Both neighbors remain UP!

3. Apply the set of parameters to the Peer Group, and the parameters will apply to each of the Peers. For example, lets configure the Password:

 (config-router)#neighbor CISQUEROS password cisco

BGP "no sync" and "no auto-summary"


Two first things that are considered the "BGP configuration best practice" are to disable the SYNCHRONIZATION and disable the Auto Summarization. Why?

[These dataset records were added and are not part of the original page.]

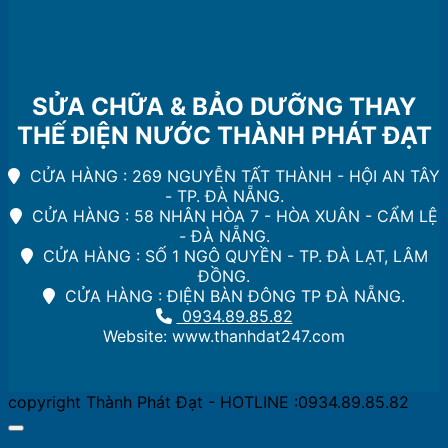
Kỳ
Nẵng
Nước
uy
Sinh
tín
Hoạt
Đà
Nẵng
SỬA CHỮA & BẢO DƯỠNG THAY
THẾ ĐIỆN NƯỚC THÀNH PHÁT ĐẠT
CỬA HÀNG : 269 NGUYỄN TẤT THÀNH - HỘI AN TÂY
- TP. ĐÀ NẴNG.
CỬA HÀNG : 58 NHÂN HÒA 7 - HÒA XUÂN - CẨM LỆ
- ĐÀ NẴNG.
CỬA HÀNG : SỐ 1 NGÔ QUYỀN - TP. ĐÀ LẠT, LÂM
ĐỒNG.
CỬA HÀNG : ĐIỆN BÀN ĐÔNG TP ĐÀ NẴNG.
0934.89.85.82
Website: www.thanhdat247.com
copyright Thành Phát Đạt - HOTLINE :0934.89.85.82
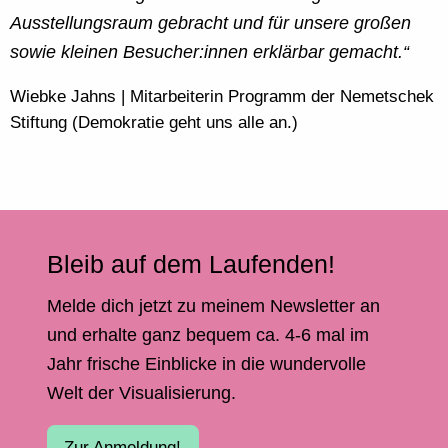
Ausstellungsraum gebracht und für unsere großen
sowie kleinen Besucher:innen
erklärbar
gemacht.“
Wiebke Jahns | Mitarbeiterin Programm der Nemetschek
Stiftung (Demokratie geht uns alle an.)
Bleib auf dem Laufenden!
Melde dich jetzt zu meinem Newsletter an
und erhalte ganz bequem ca. 4-6 mal im
Jahr frische Einblicke in die wundervolle
Welt der Visualisierung.
Zur Anmeldung!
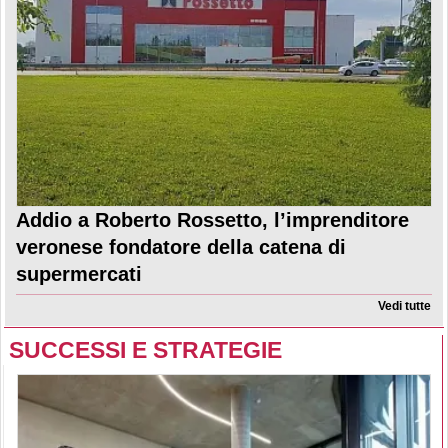
Addio a Roberto Rossetto, l’imprenditore
veronese fondatore della catena di
supermercati
Vedi tutte
SUCCESSI E STRATEGIE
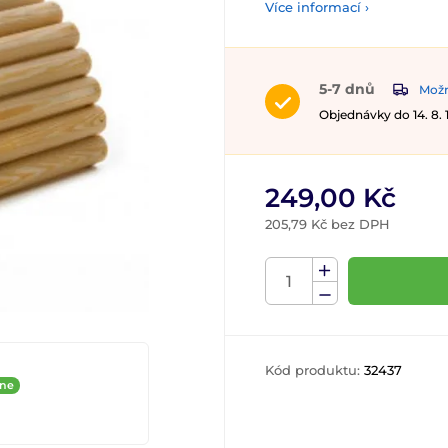
Více informací ›
5-7 dnů
Možn
Objednávky do 14. 8.
249,00 Kč
205,79 Kč bez DPH
Kód produktu:
32437
ine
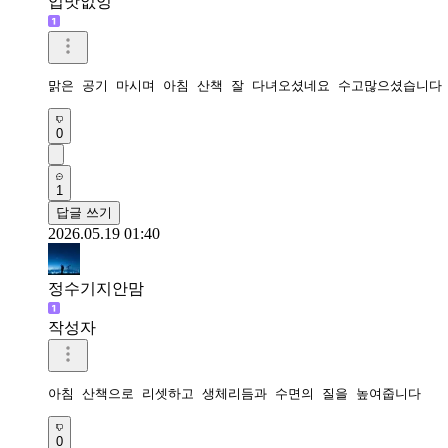
입맛없엉
맑은 공기 마시며 아침 산책 잘 다녀오셨네요 수고많으셨습니다
0
1
답글 쓰기
2026.05.19 01:40
정수기지안맘
작성자
아침 산책으로 리셋하고 생체리듬과 수면의 질을 높여줍니다 
0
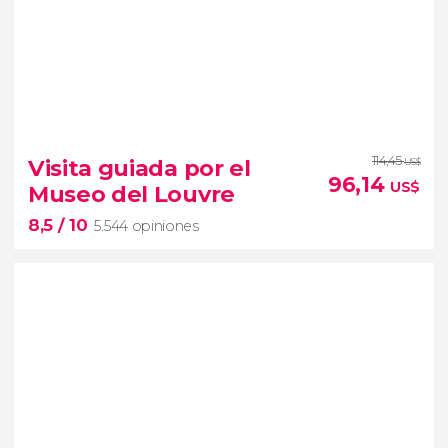
8,3


13.996 opiniones
114,45
Visita guiada por el
US$
96,14
paseo en barco por el Sena
US$
Museo del Louvre
ver París desde una perspectiva única
8,5
/ 10
5.544 opiniones
8,5


5.544 opiniones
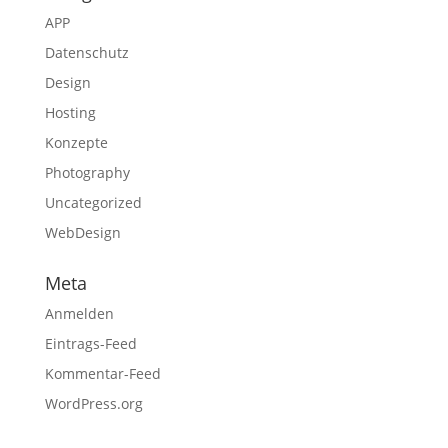
APP
Datenschutz
Design
Hosting
Konzepte
Photography
Uncategorized
WebDesign
Meta
Anmelden
Eintrags-Feed
Kommentar-Feed
WordPress.org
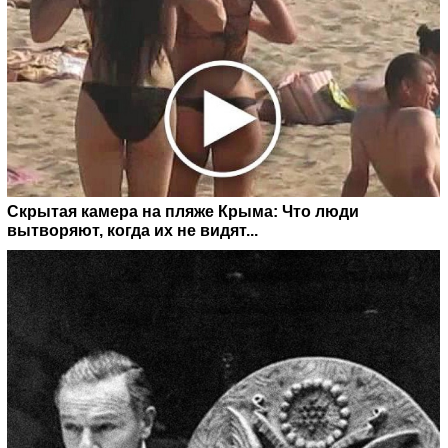
Скрытая камера на пляже Крыма: Что люди
вытворяют, когда их не видят...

Auto-summary - to enable the CLASSLESS BGP behavior

 (config-router)#no auto-summary

Synchronization - it's an old loop prevention mechanism that is no longer used, so there is no need to have it enabled. In the newer versions of IOS it's disabled by default.
It was originally created to preven the BLACK HOLE Advertising. Basically the SYNC Logic is: Do not consider an iBGP route in the BGP table BEST unless the EXACT PREFIX was learned via IGP and is currently in the routing table.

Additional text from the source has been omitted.